# Magazine Loading Tool For SR9C



## metweezer

How does this thing work? I believe the tool comes with every new SR9 & SR9C. I guess it is supposed to make loading ammo easier. I can't figure out how it does that. I have the "Uplula" on order but the loading tool that comes with the pistol is beyond my level of expertise. Any help would be appreciated.


----------



## mesz13

*it aint easy*

I have the same gun and purchased the lula uploader its a piece of cake, the ruger one is just difficult to use, it works you just gotta take some time and go slow.
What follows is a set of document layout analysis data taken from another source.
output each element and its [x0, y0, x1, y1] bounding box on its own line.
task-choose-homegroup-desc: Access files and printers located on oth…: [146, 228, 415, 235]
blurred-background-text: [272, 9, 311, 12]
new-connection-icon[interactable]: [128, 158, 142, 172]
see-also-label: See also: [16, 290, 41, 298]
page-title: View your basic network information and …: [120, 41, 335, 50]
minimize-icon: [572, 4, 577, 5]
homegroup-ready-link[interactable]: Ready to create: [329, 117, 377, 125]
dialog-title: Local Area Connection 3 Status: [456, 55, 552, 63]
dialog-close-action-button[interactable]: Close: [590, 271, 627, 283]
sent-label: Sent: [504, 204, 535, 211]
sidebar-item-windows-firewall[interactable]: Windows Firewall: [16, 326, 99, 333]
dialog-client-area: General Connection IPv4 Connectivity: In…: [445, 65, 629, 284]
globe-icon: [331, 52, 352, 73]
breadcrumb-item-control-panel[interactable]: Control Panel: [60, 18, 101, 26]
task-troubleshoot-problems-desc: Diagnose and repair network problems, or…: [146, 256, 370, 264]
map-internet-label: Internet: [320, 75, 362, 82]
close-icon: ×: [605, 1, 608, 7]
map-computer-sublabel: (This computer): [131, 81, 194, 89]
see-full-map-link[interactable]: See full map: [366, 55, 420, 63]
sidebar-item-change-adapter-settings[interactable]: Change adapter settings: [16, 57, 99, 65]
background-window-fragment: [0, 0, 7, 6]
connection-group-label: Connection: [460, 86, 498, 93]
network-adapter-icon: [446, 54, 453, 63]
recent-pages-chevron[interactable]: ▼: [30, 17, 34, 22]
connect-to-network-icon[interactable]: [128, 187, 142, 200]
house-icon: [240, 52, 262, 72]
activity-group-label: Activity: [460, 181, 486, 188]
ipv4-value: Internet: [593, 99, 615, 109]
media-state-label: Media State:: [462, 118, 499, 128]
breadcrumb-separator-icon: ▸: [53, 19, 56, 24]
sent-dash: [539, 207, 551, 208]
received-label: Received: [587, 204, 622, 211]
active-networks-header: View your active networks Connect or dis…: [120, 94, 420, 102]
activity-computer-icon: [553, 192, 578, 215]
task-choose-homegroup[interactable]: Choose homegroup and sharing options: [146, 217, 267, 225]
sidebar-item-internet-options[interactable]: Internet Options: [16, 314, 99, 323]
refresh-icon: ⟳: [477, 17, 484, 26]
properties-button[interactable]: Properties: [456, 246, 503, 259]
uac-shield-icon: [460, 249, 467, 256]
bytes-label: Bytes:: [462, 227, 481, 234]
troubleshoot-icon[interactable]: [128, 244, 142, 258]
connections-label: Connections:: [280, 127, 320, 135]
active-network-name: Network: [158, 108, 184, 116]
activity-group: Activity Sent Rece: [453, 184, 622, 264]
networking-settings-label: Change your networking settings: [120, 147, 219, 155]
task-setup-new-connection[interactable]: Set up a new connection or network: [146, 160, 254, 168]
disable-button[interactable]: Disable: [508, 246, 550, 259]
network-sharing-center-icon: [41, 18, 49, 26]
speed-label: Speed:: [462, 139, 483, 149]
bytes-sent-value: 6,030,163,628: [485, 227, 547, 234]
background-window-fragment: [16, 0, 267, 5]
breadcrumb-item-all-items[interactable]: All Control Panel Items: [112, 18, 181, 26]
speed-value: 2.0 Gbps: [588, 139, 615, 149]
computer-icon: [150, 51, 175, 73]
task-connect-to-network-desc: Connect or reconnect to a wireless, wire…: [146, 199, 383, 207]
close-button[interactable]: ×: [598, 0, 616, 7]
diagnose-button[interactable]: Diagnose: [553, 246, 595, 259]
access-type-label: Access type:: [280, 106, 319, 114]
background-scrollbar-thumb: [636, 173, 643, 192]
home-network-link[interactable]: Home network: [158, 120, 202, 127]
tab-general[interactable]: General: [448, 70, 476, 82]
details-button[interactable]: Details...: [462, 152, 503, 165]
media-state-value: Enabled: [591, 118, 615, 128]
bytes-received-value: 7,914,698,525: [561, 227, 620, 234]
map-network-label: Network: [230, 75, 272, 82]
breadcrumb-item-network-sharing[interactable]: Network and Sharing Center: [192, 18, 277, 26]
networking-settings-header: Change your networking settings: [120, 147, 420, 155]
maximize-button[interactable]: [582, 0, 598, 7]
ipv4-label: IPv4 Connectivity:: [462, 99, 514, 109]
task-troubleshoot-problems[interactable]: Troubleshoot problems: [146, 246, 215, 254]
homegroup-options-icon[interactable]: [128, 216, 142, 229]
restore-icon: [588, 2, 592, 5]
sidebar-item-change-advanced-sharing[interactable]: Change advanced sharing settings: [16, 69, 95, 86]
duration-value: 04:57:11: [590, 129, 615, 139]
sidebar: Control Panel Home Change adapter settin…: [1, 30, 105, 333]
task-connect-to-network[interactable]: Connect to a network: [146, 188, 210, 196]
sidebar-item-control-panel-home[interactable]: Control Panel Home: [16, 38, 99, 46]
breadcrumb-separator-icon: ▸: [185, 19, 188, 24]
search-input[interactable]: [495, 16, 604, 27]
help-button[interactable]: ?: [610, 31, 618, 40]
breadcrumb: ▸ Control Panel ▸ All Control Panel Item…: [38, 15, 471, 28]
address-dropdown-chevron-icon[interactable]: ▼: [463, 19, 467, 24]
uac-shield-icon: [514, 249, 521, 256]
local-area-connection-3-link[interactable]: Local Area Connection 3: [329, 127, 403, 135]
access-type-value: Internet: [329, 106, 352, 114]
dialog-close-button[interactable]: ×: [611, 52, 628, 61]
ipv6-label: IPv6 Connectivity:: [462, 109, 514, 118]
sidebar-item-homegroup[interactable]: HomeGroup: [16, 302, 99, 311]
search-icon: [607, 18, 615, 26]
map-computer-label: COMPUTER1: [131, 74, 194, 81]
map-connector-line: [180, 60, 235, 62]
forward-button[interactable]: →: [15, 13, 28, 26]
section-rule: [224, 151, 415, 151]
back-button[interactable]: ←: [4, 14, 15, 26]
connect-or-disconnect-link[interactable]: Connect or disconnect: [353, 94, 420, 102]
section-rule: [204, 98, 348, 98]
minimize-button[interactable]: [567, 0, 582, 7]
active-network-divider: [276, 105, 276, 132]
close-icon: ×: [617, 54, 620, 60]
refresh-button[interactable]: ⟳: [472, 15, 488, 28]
The hook on the top goes over the rear of the mag, u press down and partially slide the round in till it hooks into the mag then u can release the loader and finish pushing the round in. its not a speed loader so dont try to use it that way you will just get frustrated.


----------



## recoilguy

Put the loader over the top of the mag hook to the rear. Slide the device down the mag and the hook will depress the inside of the mag. Hold it there and take a 9mm bullet. with the primer to the rear slide it in until the back of the bullet hits the hook. release pressure on the loader so the hook is now above the partially loaded bullet. Push the bullet completely to the rear of the mag.....repeat. 

It is really pretty easy once you get it figured out. Not super fast but way easier on your thumb.

RCG


----------



## metweezer

recoilguy said:


> Put the loader over the top of the mag hook to the rear. Slide the device down the mag and the hook will depress the inside of the mag. Hold it there and take a 9mm bullet. with the primer to the rear slide it in until the back of the bullet hits the hook. release pressure on the loader so the hook is now above the partially loaded bullet. Push the bullet completely to the rear of the mag.....repeat.
> 
> It is really pretty easy once you get it figured out. Not super fast but way easier on your thumb.
> 
> RCG


Followed your advice but after 3 rounds I couldn't compress the mag spring any further (it's brand new and has never been loaded). Hopefully the Uplula will make it easier. Tks for your help.


----------



## metweezer

*I Got It!*

Okay I was using the tool incorrectly. Loaded all my magazines easily. Thanks again :smt023


----------



## dondavis3

I too bought a Uplula loader.

I've got several loaders that came with my guns.

And all tho they work, none work as well as the Uplula.

IMHO

:smt1099


----------



## cougartex

Uplula :smt023 :smt023


----------



## Leo

Yep, I bought an UpLULA 24222 and it worked great for my 9mm & .45 ACP magazines. Loading the magazines can never be easier.


----------